Ultrasounds and Biopsy’s

I have had two brushes with cancer in my life.  The first of which was about four years ago and the second this past summer when I found a lump in my breast.  Initially went I went to the doctor he said that is was probably a calcium deposit that will just get reabsorbed (or something to that effect) but sent me to get an ultrasound and a Breast Surgeon to remove any doubt.  Because of my first experience I can somewhat tell when this doctor is pretending it’s nothing just to keep me calm, not that I get crazy but lets just say the first time I was at his office I left hysterically crying.  So I could tell even with his excellent bedside manner he was alarmed and while telling me its nothing being overly concerned at the same time.  The ultrasound was a strange experience.  I work in a hospital that has a breast center so that’s where I went, not thinking about how I was going to have to go topless in front of women I see almost daily but it wound up being a great experience.  They even set up my appointment with the surgeon I had picked after recommending a needle biopsy.  Of course being me I went online to see what that entailed and that was a bad idea.  Many of the descriptions made me think I was going to leave this biopsy disfigured.  I also associate biopsy’s with a lot of pain since I have had two to three before in a less invasive area.

During this entire process from the time I went to my initial doctor visit up until I got the results of the biopsy I told almost no one about this.  The last thing I wanted was to be asked everyday “how are feeling?” or “did you hear anything?”  I just didn’t want to deal with it.  I also spend a lot of time around gossips and people that would prefer I be depressed (not by choice), so I decided to keep this to myself and tell no one.  I wanted to do what I had to do without thinking about it or being reminded and then deal with the aftermath if need be.  I had my employee health assessment while this was going on and the nurse that was jotting down my information was the most helpful person through the whole experience because she had gone through it.  I had no idea what I was about to have done to me (but putting on a tough face) and she was able to explain it to me because she had been through it and more.

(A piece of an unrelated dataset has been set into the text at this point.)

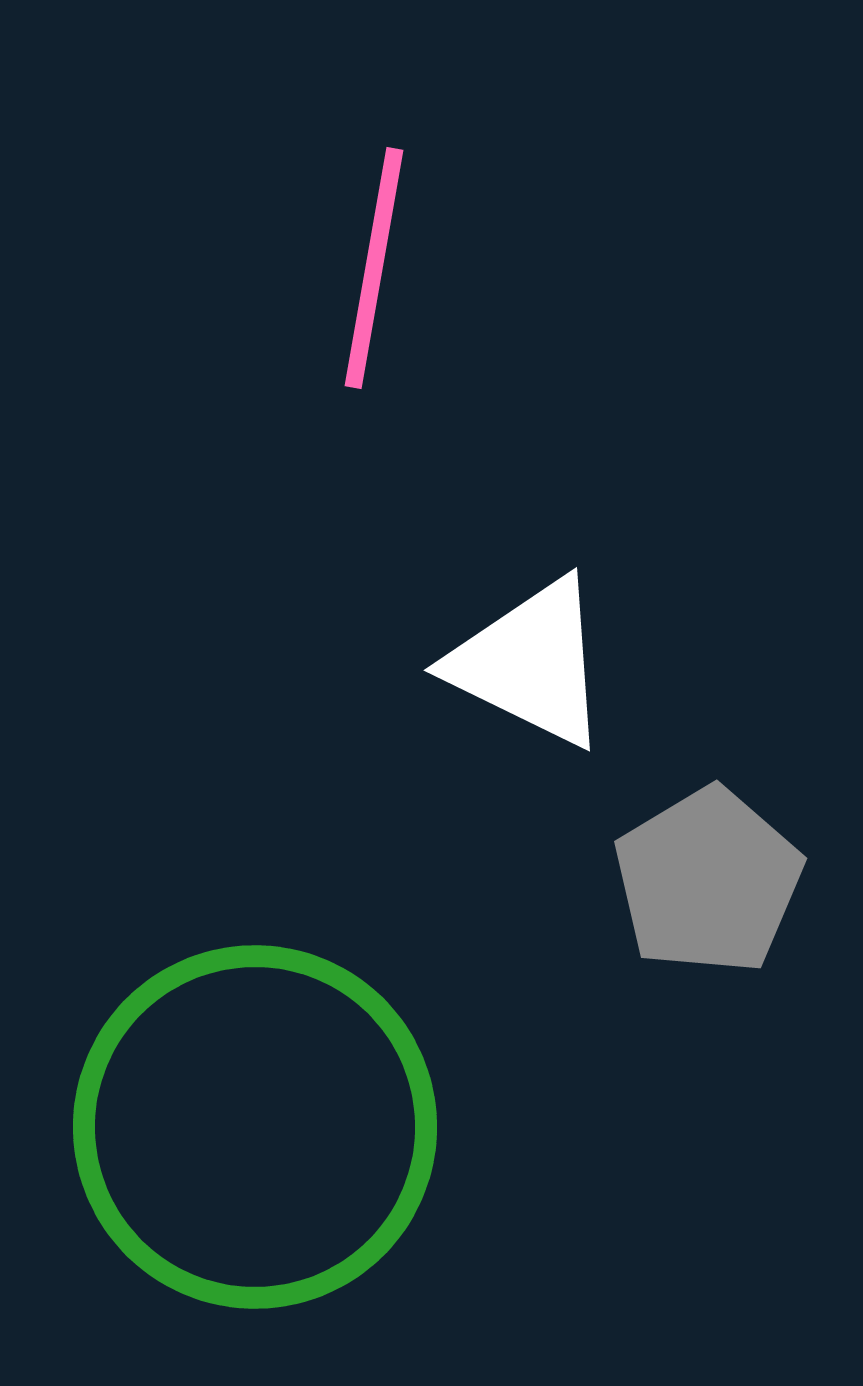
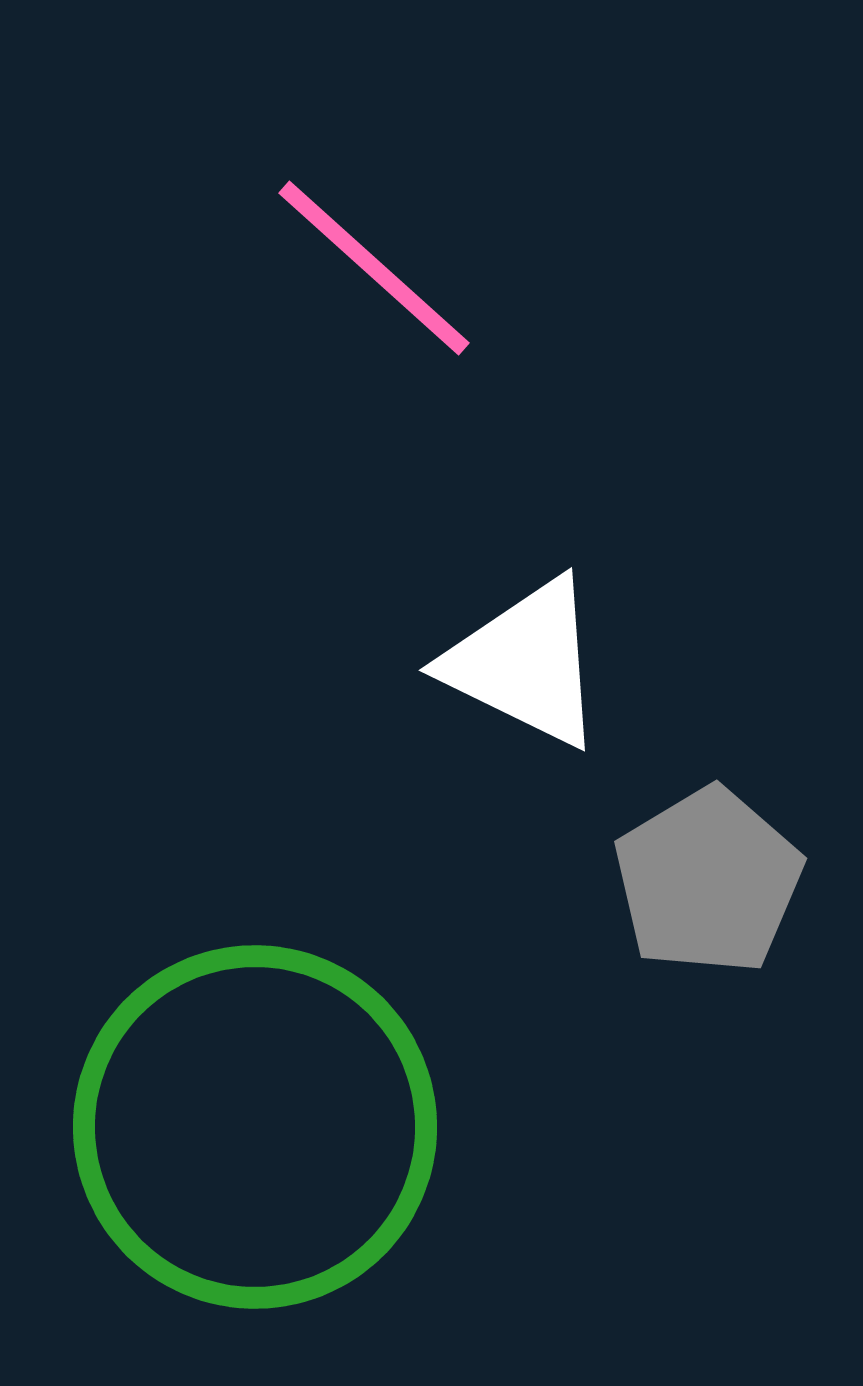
pink line: rotated 58 degrees counterclockwise
white triangle: moved 5 px left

My surgeon was wonderful.  The biopsy was very uncomfortable, but not painful as my previous ones had been.  The way my body responses to things such as this is always interesting.  From giving blood I have finally learned to recognize when my blood pressure drops too low.  The biopsy dropped my blood pressure.  Basically they numb the area and then a needle pulls pieces of tissue out in a gun like manner, loud trigger induced noise included.  I remember the assistant asking if I was okay and because of my blood giving experiences I actually told her I was not feeling well.  That’s a huge step for me because I always think I am fine until I stand up and fall down.  She responded the same way they do at the blood bank by putting something cold on my forehead and under my neck, fanning me, giving me my water, and even giving me cookies from HER lunch.  Afterward the surgeon told me she was 99% sure it was a benign fibroadenoma but she would be in touch with the results to verify this.  Before having the actual biopsy I also had the option of having the mass removed and if it were bigger it would need to be removed.  Fortunately for me it’s fairly small and for the most part I don’t even notice it there.  It also turns out that it is benign.  I would rather not be cut into if I don’t have to especially not there.  I might not mind is so much if it were my abdominals.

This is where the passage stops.